### EXERCISE DESCRIPTION:
In the material below, which lines hold the word "Skip"? Pick each one out.

### DATASET EXTRACT:
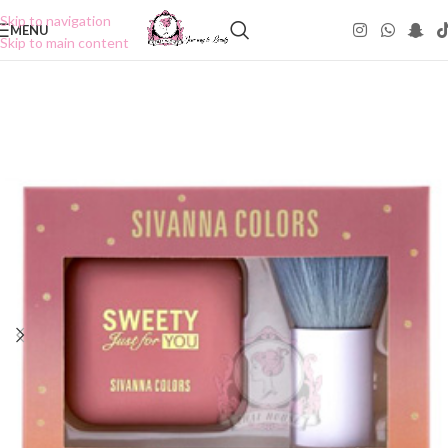
Skip to navigation
MENU
Skip to main content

### ANSWER TO THIS PROBLEM:
Skip to navigation
Skip to main content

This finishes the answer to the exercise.